Les liquides et les pâtes aqueuses ou à base de solvant appliqués sur une peinture ne touchent rarement qu’une seule couche. De tels liquides, ou les liquides provenant des pâtes, peuvent pénétrer dans toutes les couches par les craquelures et les capillaires visibles ou invisibles. Par conséquent, les effets d’une solution de nettoyage doivent être envisagés non seulement en tenant compte de la saleté, du vernis et des couches picturales, mais aussi en tenant compte de la préparation, de l’encollage et du support de la toile. L’utilisation d’eau sur une peinture dont la préparation est soluble peut affaiblir son adhésion au support et provoquer immédiatement ou ultérieurement l’écaillage de la couche picturale et de la couche de préparation. Par ailleurs, une toile est faite à partir de matériaux particulièrement sensibles à l’eau, comme le coton, le lin ou des matériaux comparables au lin, tel le jute. Si de l’eau pénètre une toile, cette dernière risque alors de se rétrécir, causant ainsi non seulement la séparation de la toile, de la couche de préparation et des couches picturales, mais également leur déformation.
Nettoyage au moyen de solvants
Les professionnels de la conservation utilisent le plus souvent des solvants pour enlever les couches de vernis qui sont très jaunies ou qui défigurent le tableau. Le retrait des couches de vernis n’est pas toujours indiqué, voire nécessaire. Or, lorsqu’un retrait s’impose, ce travail doit être effectué par une personne ayant une formation et de l’expérience en conservation. En plus de constituer un risque pour la santé de l’utilisateur, les solvants peuvent également causer des dommages graves et irréversibles aux couches picturales fragiles. En fonction du liant de la peinture, des additifs dans la peinture et de l’épaisseur des couches picturales, les couches peuvent être soit ramollies, soit dissoutes.
Produits offerts sur le marché
On ne doit jamais tenter d’utiliser, sur les tableaux, des produits de nettoyage ou de restauration offerts sur le marché. Ces préparations ne sont ni utilisées ni recommandées par les restaurateurs professionnels de tableaux.
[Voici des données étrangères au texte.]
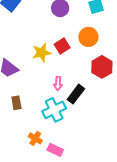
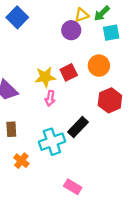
pink arrow: (58, 83) -> (50, 98), moved
orange cross: (35, 138) -> (21, 161), moved
pink rectangle: (55, 150) -> (73, 187), moved

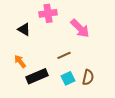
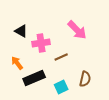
pink cross: (48, 13) -> (41, 43), moved
cyan square: (68, 78) -> (61, 87), moved

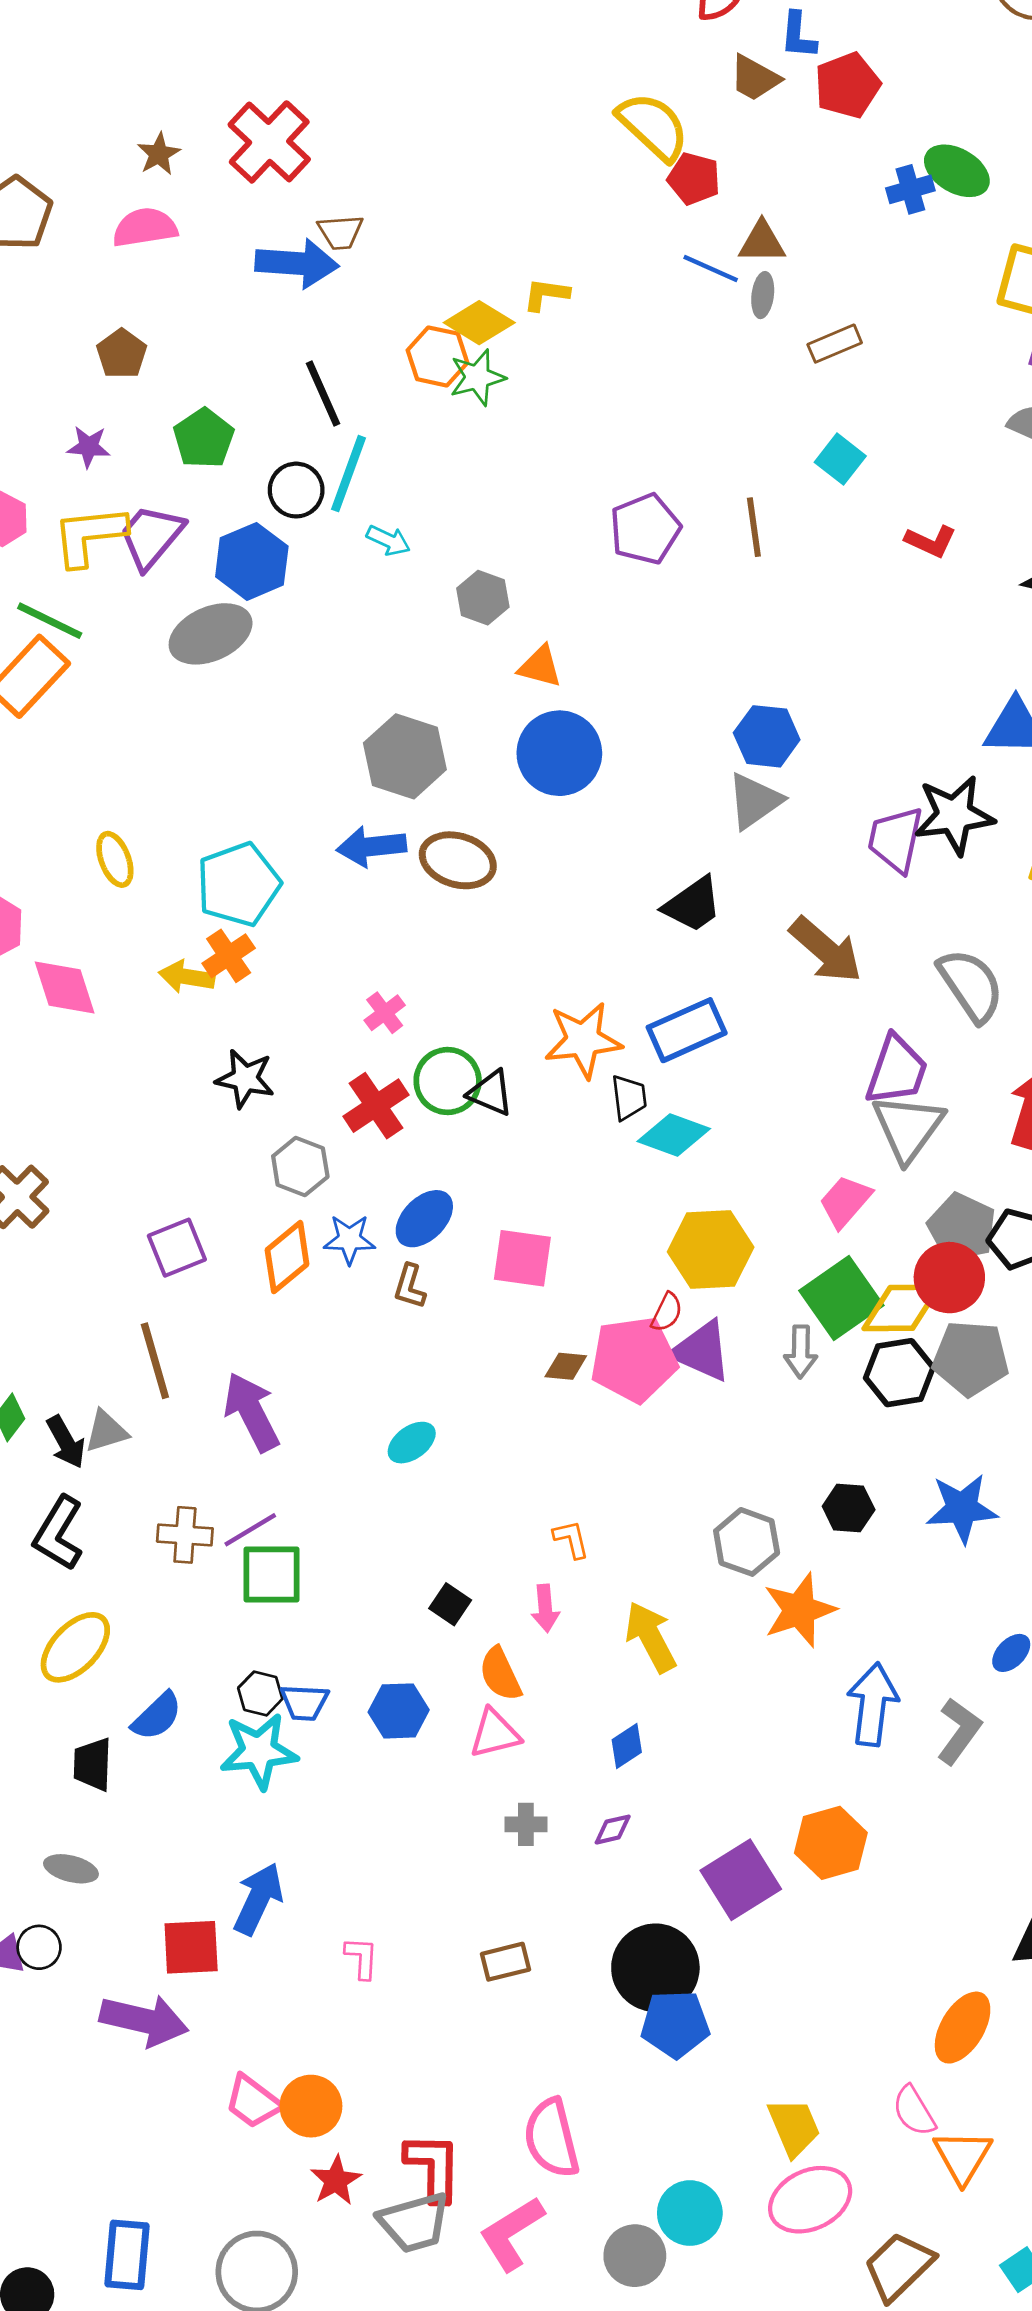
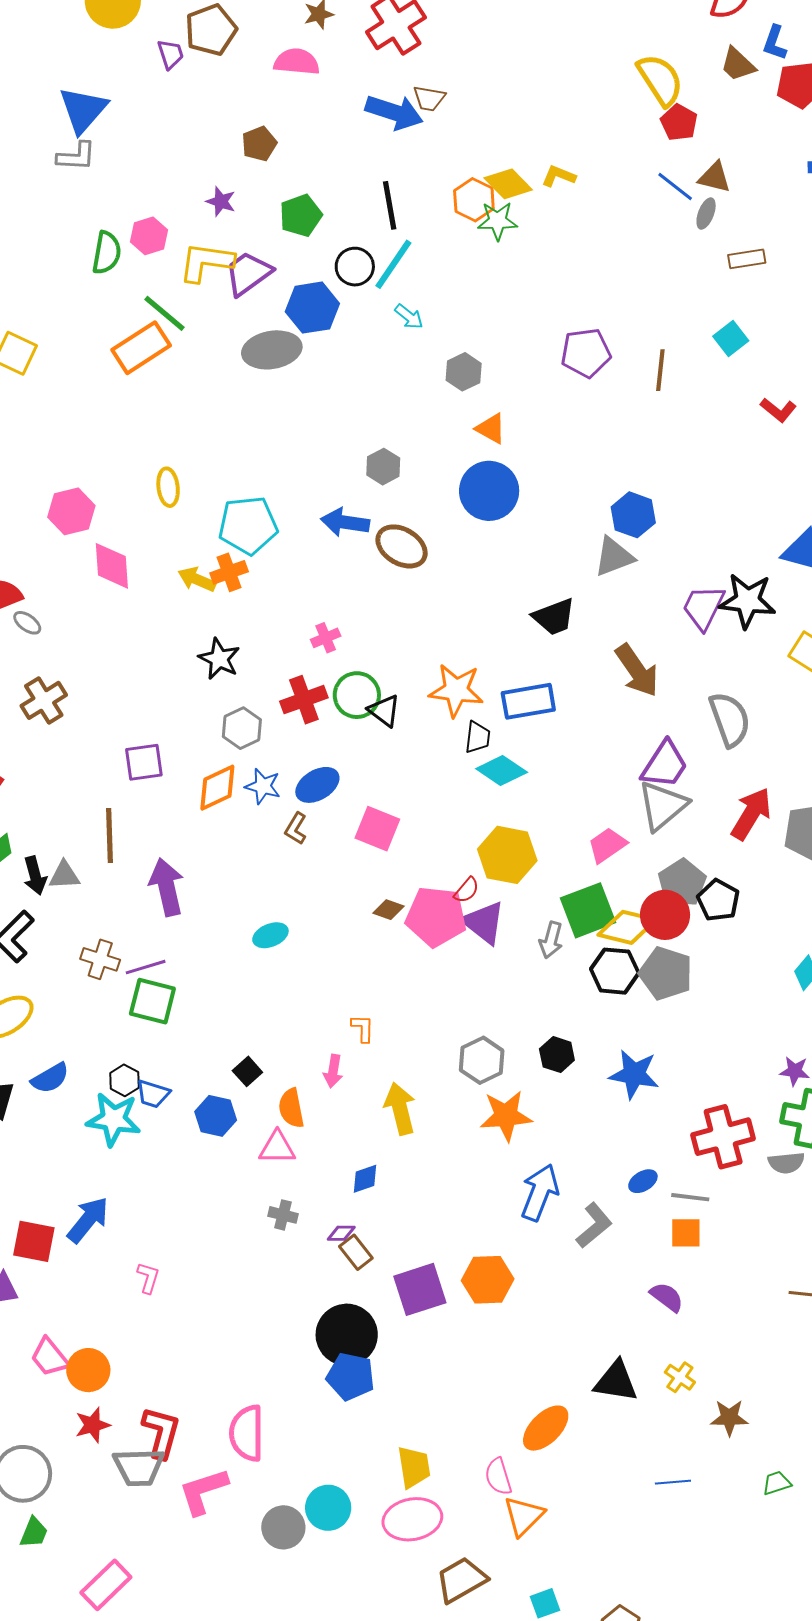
gray hexagon: (405, 756) -> (383, 467), size x0.6
black square: (450, 1604) -> (247, 1071), moved
brown rectangle: (506, 1962) -> (356, 1252), moved, turned 52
Nettoyage : mesures particulières pour les œuvres d’art datant du XIXe au XXIe siècle
Un grand nombre de peintures datant du XIXe siècle sont particulièrement vulnérables aux solvants en raison des additifs ajoutés par les artistes dans la peinture à l’huile. Plus précisément, si les solvants ne sont pas appliqués correctement, certains de ces additifs causent des plis et des gonflements dans la surface peinte. Ce même problème touche également de nombreuses peintures du XXe et du XXIe siècle. Les nouveaux médiums les pigments et les teintures synthétiques, de même que les divers mélanges de peintures utilisés par de nombreux artistes en arts visuels contemporains produisent parfois des couches picturales sensibles aux solvants ou à l’eau. Certains médiums modernes et contemporains sont, par nature, facilement endommagés par les solvants. Par exemple, la peinture-émulsion acrylique ne tolère même pas les solvants organiques doux. En conséquence, le nettoyage des peintures modernes ou contemporaines ne doit être effectué que dans l’absolue nécessité et, le cas échéant, uniquement par des professionnels qualifiés. Il arrive que les œuvres d’art récentes demeurent extrêmement fragiles jusqu’à ce que les couches picturales soient entièrement sèches (polymérisées). Tout contact avec des solutions aqueuses et des solvants organiques devient donc très risqué.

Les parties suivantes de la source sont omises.